- [ASSIGNMENT]
Return every line of the data that contains the string "cave".
━━━
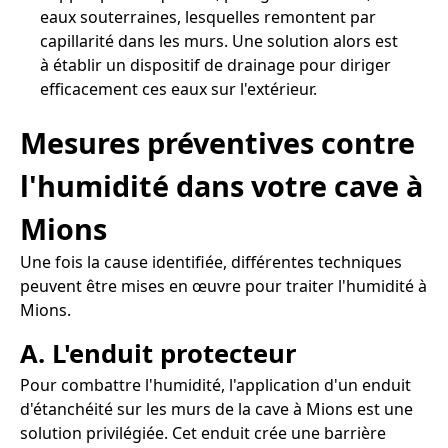
eaux souterraines, lesquelles remontent par
capillarité dans les murs. Une solution alors est
à établir un dispositif de drainage pour diriger
efficacement ces eaux sur l'extérieur.
Mesures préventives contre
l'humidité dans votre cave à
Mions
Une fois la cause identifiée, différentes techniques
peuvent être mises en œuvre pour traiter l'humidité à
Mions.
A. L'enduit protecteur
Pour combattre l'humidité, l'application d'un enduit
d'étanchéité sur les murs de la cave à Mions est une
solution privilégiée. Cet enduit crée une barrière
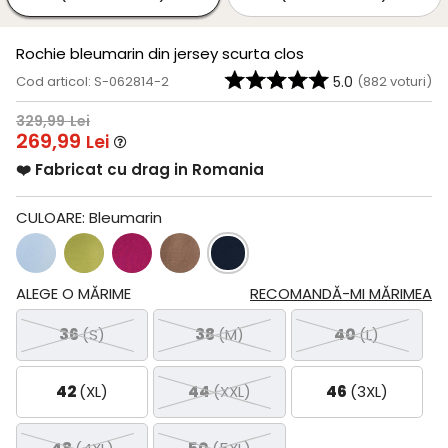
Rochie bleumarin din jersey scurta clos
Cod articol: S-062814-2
5.0
(
882
voturi)
329,99
Lei
269,99
Lei
❤️ Fabricat cu drag in Romania
CULOARE:
Bleumarin
ALEGE O MĂRIME
RECOMANDĂ-MI MĂRIMEA
36
(S)
38
(M)
40
(L)
42
(XL)
44
(XXL)
46
(3XL)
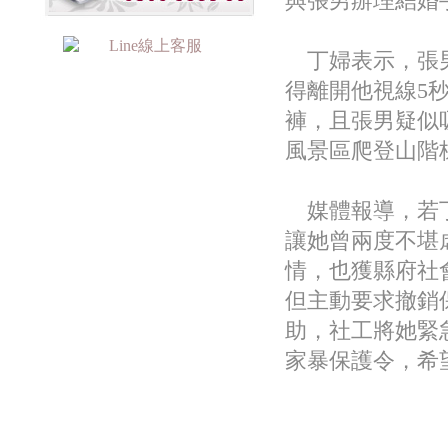
與張男辦理結婚
丁婦表示，張男
得離開他視線5
褲，且張男疑似
風景區爬登山階
媒體報導，若丁
讓她曾兩度不堪
情，也獲縣府社
但主動要求撤銷
助，社工將她緊
家暴保護令，希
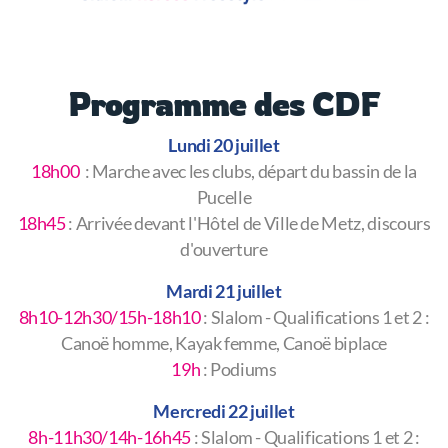
Programme des CDF
Lundi 20 juillet
18h00
: Marche avec les clubs, départ du bassin de la
Pucelle
18h45
: Arrivée devant l'Hôtel de Ville de Metz, discours
d'ouverture
Mardi 21 juillet
8h10-12h30/15h-18h10
: Slalom - Qualifications 1 et 2 :
Canoë homme, Kayak femme, Canoë biplace
19h
: Podiums
Mercredi 22 juillet
8h-11h30/14h-16h45
: Slalom - Qualifications 1 et 2 :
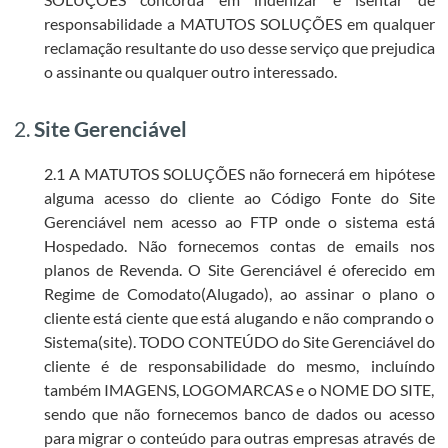
responsabilidade a MATUTOS SOLUÇÕES em qualquer
reclamação resultante do uso desse serviço que prejudica
o assinante ou qualquer outro interessado.
2.
Site Gerenciável
2.1 A MATUTOS SOLUÇÕES não fornecerá em hipótese
alguma acesso do cliente ao Código Fonte do Site
Gerenciável nem acesso ao FTP onde o sistema está
Hospedado. Não fornecemos contas de emails nos
planos de Revenda. O Site Gerenciável é oferecido em
Regime de Comodato(Alugado), ao assinar o plano o
cliente está ciente que está alugando e não comprando o
Sistema(site). TODO CONTEÚDO do Site Gerenciável do
cliente é de responsabilidade do mesmo, incluíndo
também IMAGENS, LOGOMARCAS e o NOME DO SITE,
sendo que não fornecemos banco de dados ou acesso
para migrar o conteúdo para outras empresas através de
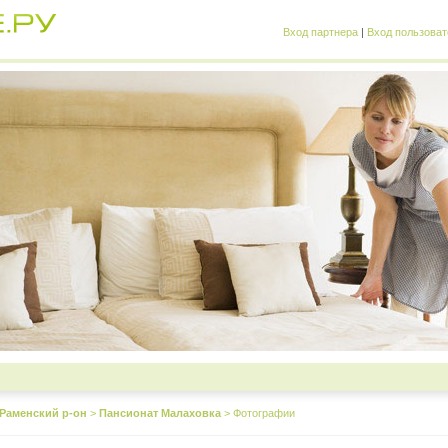
Вход партнера
|
Вход пользоват
Раменский р-он
>
Пансионат Малаховка
>
Фотографии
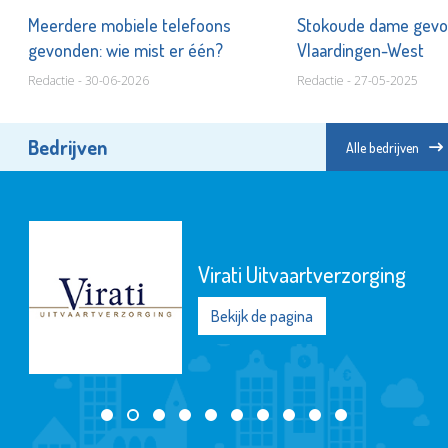
!
Meerdere mobiele telefoons
Stokoude dame gevo
gevonden: wie mist er één?
Vlaardingen-West
Redactie - 30-06-2026
Redactie - 27-05-2025
Bedrijven
Alle bedrijven
Virati Uitvaartverzorging
Bekijk de pagina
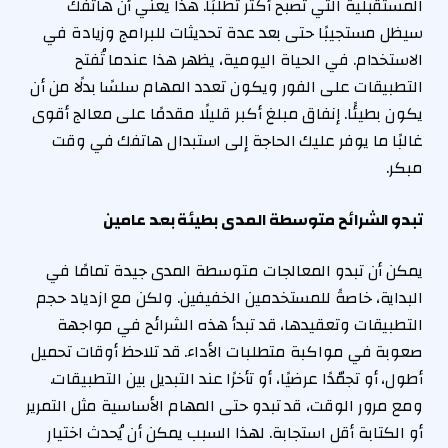
المستقبلية التي تصبح أكثر تطلبًا. هذا يعني أن هاتفك
سيظل مستجيبًا حتى بعد عدة تحديثات للبرامج وزيادة في
الاستخدام. في الحياة اليومية، يظهر هذا عندما تُفتح
التطبيقات على الفور ويكون تعدد المهام سلسًا بدلًا من أن
يكون بطيئًا. إنفاق مبلغ أكبر قليلًا مقدمًا على معالج أقوى
غالبًا ما يوفر عليك الحاجة إلى استبدال هاتفك في وقت
مبكر.
تبدو الشرائح متوسطة المدى بطيئة بعد عامين
يمكن أن تبدو المعالجات متوسطة المدى جيدة تمامًا في
البداية، خاصةً للمستخدمين الخفيفين. ولكن مع ازدياد حجم
التطبيقات وتعقيدها، قد تبدأ هذه الشرائح في مواجهة
صعوبة في مواكبة متطلبات الأداء. قد تلاحظ أوقات تحميل
أطول، أو تجمّدًا عرضيًا، أو تأخرًا عند التبديل بين التطبيقات.
ومع مرور الوقت، قد تبدو حتى المهام الأساسية مثل التمرير
أو الكتابة أقل استجابة. لهذا السبب يمكن أن يُحدث اختيار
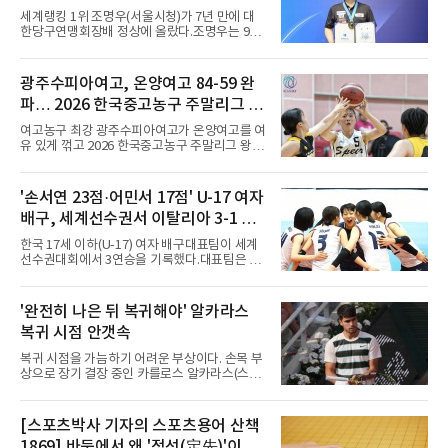
크가 단독 드리블 끝에 오른발 슈팅으로 골망을
세계랭킹 1위 조명우(서울시청)가 7년 만에 대
흔들었다.시점도 좋았다. 프랑스 올랭피크 리옹
한당구연맹회장배 정상에 올랐다.조명우는 9일
이적설이 도는 배준호는 시즌 첫
강원 양구군 양구종합스포츠타운에서 열린
'SOOP과 함께하는 2026 대한당구연맹회장배
전국당구대회' 캐롬 3쿠션 남자부 결승에서 송
광주수피아여고, 온양여고 84-59 완
윤도(홍성고부설방통고)를 50-36으로 꺾었다.
파… 2026 한국중고농구 주말리그 왕
유소년 시절 '조명우 키즈'로 성장한 후배와의 대
결이었다.2017년 이 대회에서 만 19세 5개월로
중왕전 2연패 순항
여고농구 최강 광주수피아여고가 온양여고를 여
국내 성인 3쿠션 최연소 우승을 기록한 그는
유 있게 꺾고 2026 한국중고농구 주말리그 왕중
2019년에 이어 통산 세 번째 우승을 거뒀다. 조
왕전 첫 승을 신고했다.지난해 대회 챔피언 광주
명우는 최근 두 대회 연속 10대 선수와 결승에서
수피아여고는 9일 전남 해남 동백체육관에서 열
만났다며 방심할 수 없다고 말했다. 공동 3위는
린 대회 여고부 예선리그 B조 첫 경기에서 온양
'손서연 23점·어민서 17점' U-17 여자
정승일(서울당구연맹), 이범열(시흥시체육회).
여고를 84-59로 완파했다.광주수피아여고는 김
여자 3쿠션 일반부에서는 허채원(서울당
배구, 세계선수권서 이탈리아 3-1 완
사랑이 24점, 김담희가 20점을 올리며 공격을
이끌었다. 두 선수는 팀 득점의 절반 이상을 합작
파...조별리그 3연승
한국 17세 이하(U-17) 여자 배구대표팀이 세계
하며 승리를 견인했다.이로써 광주수피아여고는
선수권대회에서 3연승을 기록했다.대표팀은 9
첫 경기부터 25점 차 승리를 거두며 대회 2연패
일(한국시간) 칠레 로스안데스에서 열린 2026
를 향한 순조로운 출발을 알렸다.남고부 16강전
FIVB U-17 여자 세계선수권대회 조별리그 D조
에서는 강호 용산고가 배재고를 85-52로 크게
3차전에서 이탈리아를 3-1(25-14 25-19 13-25
'완전히 나은 뒤 복귀해야' 알카라스
누르고 8강에 진출했다. 용산고는 이승민이 22
25-20)로 꺾었다. 푸에르토리코, 대만에 이은 3
점을 기록하며 공격을 주도했고
복귀 시점 안갯속
연승으로 승점 9를 쌓아 조 1위에 올랐다. 24개
팀이 6개 팀씩 4개 조로 나뉘어 조별리그를 치르
복귀 시점을 가늠하기 어려운 부상이다. 손목 부
며 각 조 상위 4개 팀이 16강에 진출한다.지난해
상으로 장기 결장 중인 카를로스 알카라스(스페
U-16 아시아선수권 우승으로 처음 이 대회에 나
인)가 올해 마지막 메이저 US오픈에 나설 수 있
선 대표팀은 3경기 연속 한 세트만 내줬다. 이날
을지 관심이 쏠린다.얀니크 신네르(이탈리아)와
도 1, 2세트를 잡은 뒤 3세트를 내줬으나 4세트
정상을 다투던 알카라스는 지난 4월 바르셀로나
[스포츠박사 기자의 스포츠용어 산책
종반 점수 차를 벌려 승점 3을 챙겼다.블로킹은
오픈 이후 넉 달째 남자프로테니스(ATP) 투어 경
7-16으로 밀렸지만 한국보다
1869] 바둑에서 왜 '정선(定先)'이라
━━━
- [SOLUTION TO THE PROBLEM]
l'humidité dans votre cave à
d'étanchéité sur les murs de la cave à Mions est une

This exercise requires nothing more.